Here are some records. Repeat them all exactly.

┌─ Provided material

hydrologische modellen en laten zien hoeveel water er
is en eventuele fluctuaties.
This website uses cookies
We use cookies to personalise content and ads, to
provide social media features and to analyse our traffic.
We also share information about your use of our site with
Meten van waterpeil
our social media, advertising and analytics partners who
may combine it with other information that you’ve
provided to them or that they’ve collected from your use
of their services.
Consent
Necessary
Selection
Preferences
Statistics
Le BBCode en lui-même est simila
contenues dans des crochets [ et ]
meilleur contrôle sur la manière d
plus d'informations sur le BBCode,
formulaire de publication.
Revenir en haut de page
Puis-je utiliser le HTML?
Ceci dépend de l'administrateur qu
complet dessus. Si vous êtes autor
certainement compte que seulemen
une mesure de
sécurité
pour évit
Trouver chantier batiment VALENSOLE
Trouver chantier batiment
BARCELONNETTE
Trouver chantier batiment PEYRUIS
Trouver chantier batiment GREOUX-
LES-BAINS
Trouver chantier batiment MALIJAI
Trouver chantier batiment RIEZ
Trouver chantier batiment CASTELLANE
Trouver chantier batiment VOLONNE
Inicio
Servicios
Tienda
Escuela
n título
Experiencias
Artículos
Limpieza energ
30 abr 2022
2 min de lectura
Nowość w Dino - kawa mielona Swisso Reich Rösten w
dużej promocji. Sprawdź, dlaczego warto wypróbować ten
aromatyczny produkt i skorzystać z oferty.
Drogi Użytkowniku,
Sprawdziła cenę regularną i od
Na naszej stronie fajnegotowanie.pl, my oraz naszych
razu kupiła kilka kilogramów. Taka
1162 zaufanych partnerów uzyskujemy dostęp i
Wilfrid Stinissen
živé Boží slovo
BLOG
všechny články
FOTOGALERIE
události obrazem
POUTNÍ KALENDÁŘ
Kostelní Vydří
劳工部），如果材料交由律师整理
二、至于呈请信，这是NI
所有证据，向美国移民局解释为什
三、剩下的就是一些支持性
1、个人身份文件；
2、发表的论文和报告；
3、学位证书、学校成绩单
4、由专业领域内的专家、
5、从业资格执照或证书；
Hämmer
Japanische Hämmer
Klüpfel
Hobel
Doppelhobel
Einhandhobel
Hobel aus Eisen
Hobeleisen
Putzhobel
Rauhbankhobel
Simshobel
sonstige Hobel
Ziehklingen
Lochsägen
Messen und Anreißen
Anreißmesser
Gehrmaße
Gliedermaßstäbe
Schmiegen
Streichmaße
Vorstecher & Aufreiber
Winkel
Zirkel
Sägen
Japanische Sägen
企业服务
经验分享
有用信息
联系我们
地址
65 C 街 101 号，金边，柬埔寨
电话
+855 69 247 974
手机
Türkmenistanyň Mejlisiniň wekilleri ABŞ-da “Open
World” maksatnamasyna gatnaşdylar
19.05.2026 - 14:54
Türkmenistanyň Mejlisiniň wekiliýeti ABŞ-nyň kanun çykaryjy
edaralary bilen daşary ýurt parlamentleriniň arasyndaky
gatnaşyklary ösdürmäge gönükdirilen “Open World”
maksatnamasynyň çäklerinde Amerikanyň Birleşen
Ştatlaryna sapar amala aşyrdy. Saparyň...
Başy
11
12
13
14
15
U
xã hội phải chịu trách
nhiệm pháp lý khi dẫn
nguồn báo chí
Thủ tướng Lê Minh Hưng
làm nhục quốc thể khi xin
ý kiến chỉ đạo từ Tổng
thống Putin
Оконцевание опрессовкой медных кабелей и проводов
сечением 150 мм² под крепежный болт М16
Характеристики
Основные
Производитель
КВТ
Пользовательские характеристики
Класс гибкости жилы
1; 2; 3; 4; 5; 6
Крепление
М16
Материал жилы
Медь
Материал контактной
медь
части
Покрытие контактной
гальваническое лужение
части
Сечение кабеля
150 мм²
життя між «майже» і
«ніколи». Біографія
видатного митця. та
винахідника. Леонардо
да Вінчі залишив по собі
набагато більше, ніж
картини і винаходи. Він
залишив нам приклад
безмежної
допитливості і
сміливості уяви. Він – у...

└─

**Answer section**
hydrologische modellen en laten zien hoeveel water er
is en eventuele fluctuaties.
This website uses cookies
We use cookies to personalise content and ads, to
provide social media features and to analyse our traffic.
We also share information about your use of our site with
Meten van waterpeil
our social media, advertising and analytics partners who
may combine it with other information that you’ve
provided to them or that they’ve collected from your use
of their services.
Consent
Necessary
Selection
Preferences
Statistics
Le BBCode en lui-même est simila
contenues dans des crochets [ et ]
meilleur contrôle sur la manière d
plus d'informations sur le BBCode,
formulaire de publication.
Revenir en haut de page
Puis-je utiliser le HTML?
Ceci dépend de l'administrateur qu
complet dessus. Si vous êtes autor
certainement compte que seulemen
une mesure de
sécurité
pour évit
Trouver chantier batiment VALENSOLE
Trouver chantier batiment
BARCELONNETTE
Trouver chantier batiment PEYRUIS
Trouver chantier batiment GREOUX-
LES-BAINS
Trouver chantier batiment MALIJAI
Trouver chantier batiment RIEZ
Trouver chantier batiment CASTELLANE
Trouver chantier batiment VOLONNE
Inicio
Servicios
Tienda
Escuela
n título
Experiencias
Artículos
Limpieza energ
30 abr 2022
2 min de lectura
Nowość w Dino - kawa mielona Swisso Reich Rösten w
dużej promocji. Sprawdź, dlaczego warto wypróbować ten
aromatyczny produkt i skorzystać z oferty.
Drogi Użytkowniku,
Sprawdziła cenę regularną i od
Na naszej stronie fajnegotowanie.pl, my oraz naszych
razu kupiła kilka kilogramów. Taka
1162 zaufanych partnerów uzyskujemy dostęp i
Wilfrid Stinissen
živé Boží slovo
BLOG
všechny články
FOTOGALERIE
události obrazem
POUTNÍ KALENDÁŘ
Kostelní Vydří
劳工部），如果材料交由律师整理
二、至于呈请信，这是NI
所有证据，向美国移民局解释为什
三、剩下的就是一些支持性
1、个人身份文件；
2、发表的论文和报告；
3、学位证书、学校成绩单
4、由专业领域内的专家、
5、从业资格执照或证书；
Hämmer
Japanische Hämmer
Klüpfel
Hobel
Doppelhobel
Einhandhobel
Hobel aus Eisen
Hobeleisen
Putzhobel
Rauhbankhobel
Simshobel
sonstige Hobel
Ziehklingen
Lochsägen
Messen und Anreißen
Anreißmesser
Gehrmaße
Gliedermaßstäbe
Schmiegen
Streichmaße
Vorstecher & Aufreiber
Winkel
Zirkel
Sägen
Japanische Sägen
企业服务
经验分享
有用信息
联系我们
地址
65 C 街 101 号，金边，柬埔寨
电话
+855 69 247 974
手机
Türkmenistanyň Mejlisiniň wekilleri ABŞ-da “Open
World” maksatnamasyna gatnaşdylar
19.05.2026 - 14:54
Türkmenistanyň Mejlisiniň wekiliýeti ABŞ-nyň kanun çykaryjy
edaralary bilen daşary ýurt parlamentleriniň arasyndaky
gatnaşyklary ösdürmäge gönükdirilen “Open World”
maksatnamasynyň çäklerinde Amerikanyň Birleşen
Ştatlaryna sapar amala aşyrdy. Saparyň...
Başy
11
12
13
14
15
U
xã hội phải chịu trách
nhiệm pháp lý khi dẫn
nguồn báo chí
Thủ tướng Lê Minh Hưng
làm nhục quốc thể khi xin
ý kiến chỉ đạo từ Tổng
thống Putin
Оконцевание опрессовкой медных кабелей и проводов
сечением 150 мм² под крепежный болт М16
Характеристики
Основные
Производитель
КВТ
Пользовательские характеристики
Класс гибкости жилы
1; 2; 3; 4; 5; 6
Крепление
М16
Материал жилы
Медь
Материал контактной
медь
части
Покрытие контактной
гальваническое лужение
части
Сечение кабеля
150 мм²
життя між «майже» і
«ніколи». Біографія
видатного митця. та
винахідника. Леонардо
да Вінчі залишив по собі
набагато більше, ніж
картини і винаходи. Він
залишив нам приклад
безмежної
допитливості і
сміливості уяви. Він – у...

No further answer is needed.